— To do —
The required result is each line of the entries below containing the string "Finish".

Page segmentation data:
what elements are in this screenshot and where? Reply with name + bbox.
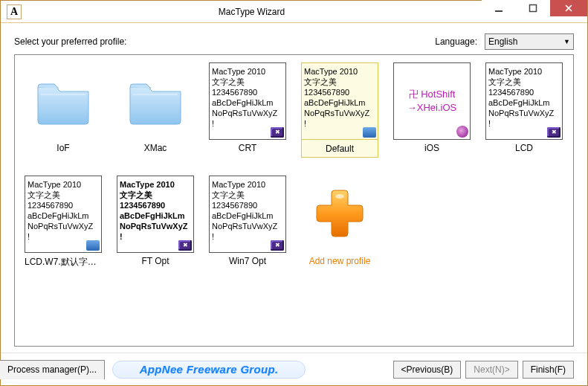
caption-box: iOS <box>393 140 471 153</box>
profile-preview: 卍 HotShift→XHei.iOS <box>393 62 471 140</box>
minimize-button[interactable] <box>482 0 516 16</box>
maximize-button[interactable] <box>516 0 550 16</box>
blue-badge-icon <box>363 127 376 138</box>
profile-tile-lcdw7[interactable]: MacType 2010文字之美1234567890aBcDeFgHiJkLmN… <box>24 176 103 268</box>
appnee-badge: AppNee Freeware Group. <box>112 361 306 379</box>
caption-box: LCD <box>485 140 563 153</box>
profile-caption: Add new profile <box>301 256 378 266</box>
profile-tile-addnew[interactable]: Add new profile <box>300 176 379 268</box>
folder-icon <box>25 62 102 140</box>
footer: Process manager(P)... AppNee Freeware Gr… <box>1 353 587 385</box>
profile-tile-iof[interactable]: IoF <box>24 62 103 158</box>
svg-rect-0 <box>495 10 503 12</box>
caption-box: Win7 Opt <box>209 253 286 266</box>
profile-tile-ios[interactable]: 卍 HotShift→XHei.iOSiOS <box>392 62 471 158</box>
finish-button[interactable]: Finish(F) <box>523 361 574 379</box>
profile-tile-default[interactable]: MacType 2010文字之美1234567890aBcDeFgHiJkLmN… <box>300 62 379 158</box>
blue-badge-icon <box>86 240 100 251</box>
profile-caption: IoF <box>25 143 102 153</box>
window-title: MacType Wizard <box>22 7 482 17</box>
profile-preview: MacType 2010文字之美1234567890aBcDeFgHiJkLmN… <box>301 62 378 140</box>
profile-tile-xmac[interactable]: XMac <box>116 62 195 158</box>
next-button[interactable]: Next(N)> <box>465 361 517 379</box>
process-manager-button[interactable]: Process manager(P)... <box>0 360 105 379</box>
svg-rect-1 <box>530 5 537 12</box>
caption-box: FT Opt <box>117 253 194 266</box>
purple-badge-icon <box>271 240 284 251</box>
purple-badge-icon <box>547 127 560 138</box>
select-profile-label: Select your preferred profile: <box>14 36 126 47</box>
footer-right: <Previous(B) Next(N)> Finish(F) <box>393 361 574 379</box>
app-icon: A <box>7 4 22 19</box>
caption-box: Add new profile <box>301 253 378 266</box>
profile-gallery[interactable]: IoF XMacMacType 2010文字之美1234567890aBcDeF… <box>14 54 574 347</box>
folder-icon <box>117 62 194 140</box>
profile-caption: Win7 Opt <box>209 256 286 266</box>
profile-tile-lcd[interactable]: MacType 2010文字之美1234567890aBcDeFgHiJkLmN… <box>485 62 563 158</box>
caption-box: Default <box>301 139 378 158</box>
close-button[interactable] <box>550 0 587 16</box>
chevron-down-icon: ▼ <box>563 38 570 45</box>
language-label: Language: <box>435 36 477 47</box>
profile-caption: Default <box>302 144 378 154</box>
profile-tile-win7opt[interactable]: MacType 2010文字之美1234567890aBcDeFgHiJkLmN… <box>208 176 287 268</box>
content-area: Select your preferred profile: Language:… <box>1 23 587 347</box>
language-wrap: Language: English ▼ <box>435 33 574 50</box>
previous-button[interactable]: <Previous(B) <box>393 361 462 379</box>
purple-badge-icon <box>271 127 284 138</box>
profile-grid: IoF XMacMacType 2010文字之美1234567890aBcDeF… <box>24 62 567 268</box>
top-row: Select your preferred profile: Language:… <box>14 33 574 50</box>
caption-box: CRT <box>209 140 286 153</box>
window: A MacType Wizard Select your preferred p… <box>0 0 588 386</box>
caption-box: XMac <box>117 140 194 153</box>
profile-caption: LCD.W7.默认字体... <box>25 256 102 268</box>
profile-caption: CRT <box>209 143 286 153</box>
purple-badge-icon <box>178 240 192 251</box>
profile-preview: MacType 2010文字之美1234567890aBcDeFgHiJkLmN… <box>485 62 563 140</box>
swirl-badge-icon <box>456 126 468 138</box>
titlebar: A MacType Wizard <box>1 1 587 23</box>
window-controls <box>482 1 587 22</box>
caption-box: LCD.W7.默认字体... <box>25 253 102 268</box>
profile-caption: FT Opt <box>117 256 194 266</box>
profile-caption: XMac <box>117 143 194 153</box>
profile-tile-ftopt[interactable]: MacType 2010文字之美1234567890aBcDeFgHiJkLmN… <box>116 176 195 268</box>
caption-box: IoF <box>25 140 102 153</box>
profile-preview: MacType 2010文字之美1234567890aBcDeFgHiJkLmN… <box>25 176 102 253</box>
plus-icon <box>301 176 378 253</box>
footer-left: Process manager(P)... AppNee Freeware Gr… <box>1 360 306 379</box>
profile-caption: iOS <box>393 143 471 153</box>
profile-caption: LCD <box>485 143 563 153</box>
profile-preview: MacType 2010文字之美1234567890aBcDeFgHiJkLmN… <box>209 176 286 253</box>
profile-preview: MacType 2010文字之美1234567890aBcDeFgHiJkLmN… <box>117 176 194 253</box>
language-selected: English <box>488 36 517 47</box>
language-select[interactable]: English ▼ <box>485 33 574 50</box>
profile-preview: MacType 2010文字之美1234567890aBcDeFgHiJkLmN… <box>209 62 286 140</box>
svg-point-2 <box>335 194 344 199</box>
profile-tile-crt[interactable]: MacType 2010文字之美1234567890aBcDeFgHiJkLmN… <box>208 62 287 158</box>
==
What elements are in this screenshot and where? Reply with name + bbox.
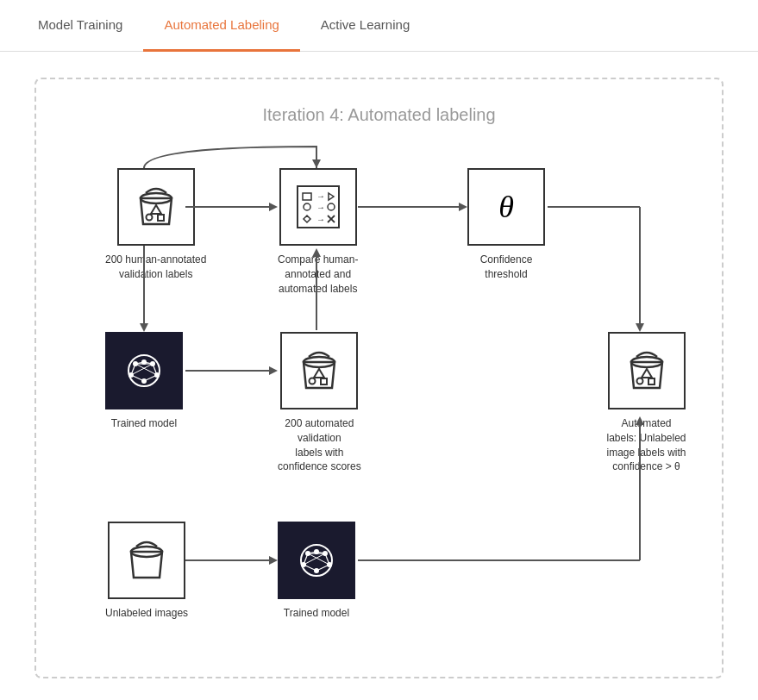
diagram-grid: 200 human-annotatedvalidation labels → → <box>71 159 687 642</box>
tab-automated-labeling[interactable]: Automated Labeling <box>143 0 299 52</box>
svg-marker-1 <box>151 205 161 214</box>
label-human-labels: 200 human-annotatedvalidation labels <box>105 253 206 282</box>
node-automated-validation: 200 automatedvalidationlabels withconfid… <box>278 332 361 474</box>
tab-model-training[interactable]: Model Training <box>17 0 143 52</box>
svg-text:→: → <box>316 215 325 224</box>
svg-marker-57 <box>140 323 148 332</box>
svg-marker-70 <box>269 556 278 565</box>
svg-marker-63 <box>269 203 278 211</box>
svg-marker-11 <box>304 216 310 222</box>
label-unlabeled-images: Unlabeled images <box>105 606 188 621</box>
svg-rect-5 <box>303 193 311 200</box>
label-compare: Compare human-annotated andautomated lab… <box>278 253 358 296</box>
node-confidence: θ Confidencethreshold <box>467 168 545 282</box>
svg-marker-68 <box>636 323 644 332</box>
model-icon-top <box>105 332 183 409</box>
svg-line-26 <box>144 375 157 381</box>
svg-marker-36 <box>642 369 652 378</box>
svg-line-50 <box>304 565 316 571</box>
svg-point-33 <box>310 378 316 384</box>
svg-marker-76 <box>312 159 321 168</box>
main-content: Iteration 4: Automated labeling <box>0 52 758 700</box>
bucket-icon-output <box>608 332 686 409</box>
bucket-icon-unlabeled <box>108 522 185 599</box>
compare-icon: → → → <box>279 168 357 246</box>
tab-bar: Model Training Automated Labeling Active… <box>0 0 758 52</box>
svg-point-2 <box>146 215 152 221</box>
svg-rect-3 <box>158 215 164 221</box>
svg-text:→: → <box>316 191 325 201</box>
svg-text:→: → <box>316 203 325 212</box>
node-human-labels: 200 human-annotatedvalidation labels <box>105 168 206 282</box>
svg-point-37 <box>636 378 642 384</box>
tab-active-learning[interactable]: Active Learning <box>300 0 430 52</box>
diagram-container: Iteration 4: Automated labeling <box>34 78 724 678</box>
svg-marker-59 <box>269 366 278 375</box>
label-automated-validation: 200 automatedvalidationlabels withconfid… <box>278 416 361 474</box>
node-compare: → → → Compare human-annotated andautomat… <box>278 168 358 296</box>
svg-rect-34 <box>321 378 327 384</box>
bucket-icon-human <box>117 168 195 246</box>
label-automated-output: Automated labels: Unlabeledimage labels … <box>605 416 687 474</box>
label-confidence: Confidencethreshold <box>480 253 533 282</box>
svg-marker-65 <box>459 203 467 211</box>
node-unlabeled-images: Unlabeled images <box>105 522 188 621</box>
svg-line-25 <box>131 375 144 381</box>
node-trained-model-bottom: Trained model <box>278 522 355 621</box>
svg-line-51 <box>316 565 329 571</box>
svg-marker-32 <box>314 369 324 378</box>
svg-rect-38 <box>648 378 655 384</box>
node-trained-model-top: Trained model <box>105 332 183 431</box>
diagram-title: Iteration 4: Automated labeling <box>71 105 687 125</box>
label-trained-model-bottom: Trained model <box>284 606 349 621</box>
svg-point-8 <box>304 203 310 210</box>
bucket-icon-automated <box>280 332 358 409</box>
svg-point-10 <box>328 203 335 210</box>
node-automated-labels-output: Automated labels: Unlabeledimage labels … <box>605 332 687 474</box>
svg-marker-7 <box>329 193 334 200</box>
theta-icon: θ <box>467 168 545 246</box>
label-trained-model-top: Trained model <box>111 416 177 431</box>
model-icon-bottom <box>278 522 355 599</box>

— Written answer —
finish-button[interactable]: Finish(F) <box>523 361 574 379</box>
footer-right: <Previous(B) Next(N)> Finish(F) <box>393 361 574 379</box>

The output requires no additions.